After two weeks of driving the school bus, she took on the challenge of driving a YBS bus along the No 21 line.
“Since I began driving the YBS bus, passers-by and other drivers fix their gaze on me whenever my bus passes them. They looked interested and surprised,” she said.
“Over the past six months, I have gained many loyal customers. They choose my bus even if there are two or more No 21 buses at the stop. They say they want the bus with the woman driver.”
During a recent week-long break, passengers asked after Ma Myat Yi Mon, worrying that she had quit her job.
“They say women are patient, they do not fight for passengers and a bus with a woman driver is safer than a bus driven by a man,” she said.
Safety first
Bus drivers in Yangon are notorious for not following road rules, driving at breakneck speeds, and fighting for passengers. On July 7, a combination of all three resulted in tragedy in north Yangon.
Eyewitness accounts say the driver of the No 55 bus merged into oncoming traffic in an attempt to overtake another bus and collided head-on with the No 37, killing 10 passengers, and injuring over 40 others near Shwe Nyaung Bin shrine in Htaukyant, Mingaladon township.
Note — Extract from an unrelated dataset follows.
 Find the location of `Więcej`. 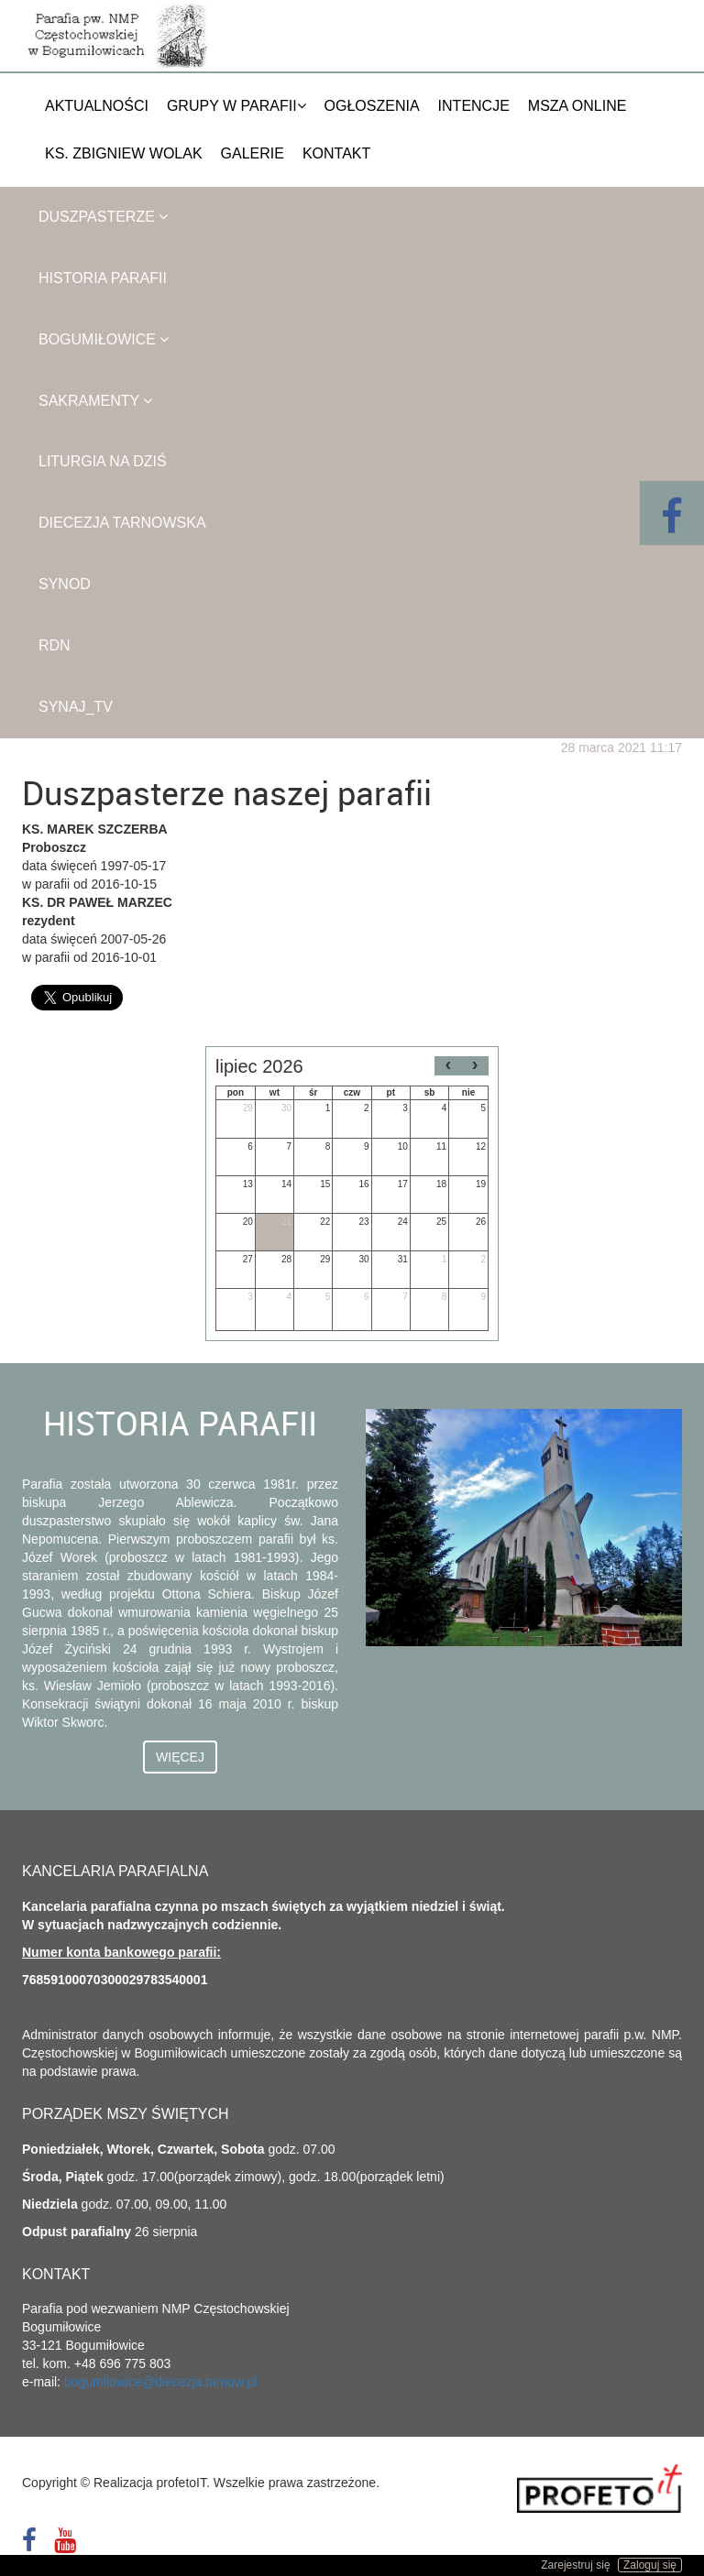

Perhaps preemptively, the YBS’s governing body, the Yangon Region Transport Authority (YRTA), began a recruiting drive for women bus drivers in May, urging them to enrol in a three-week driver training course. With the second batch of graduates emerging soon, the third course is now open for enrollment. But so far, only one woman has applied.
YRTA training graduates will receive a monthly salary of K300,000 plus K150,000 worth of entitlements. Few bus companies offer a stable monthly wage, with many paying drivers a daily wage of K15,000 to K20,000 with small bonuses for completed routes.
“Women are patient. I hope employing more women can help reduce road accidents caused by reckless driving,” said Dr Maung Aung, secretary of the YRTA.
After seeing the success of Ma Myat Yi Mon, Ko Tayoke Lay plans to start a women’s only bus driver training course of his own.
“Men drive with greed and anger. They do not respect customers’ rights and they are undisciplined. I want to replace the men with women drivers,” he said.
Ma Myat Yi Mon concedes her male colleagues might have one advantage: men are able to answer nature’s call just about anywhere.
“I dare not drink too much water. There are no toilets anywhere.”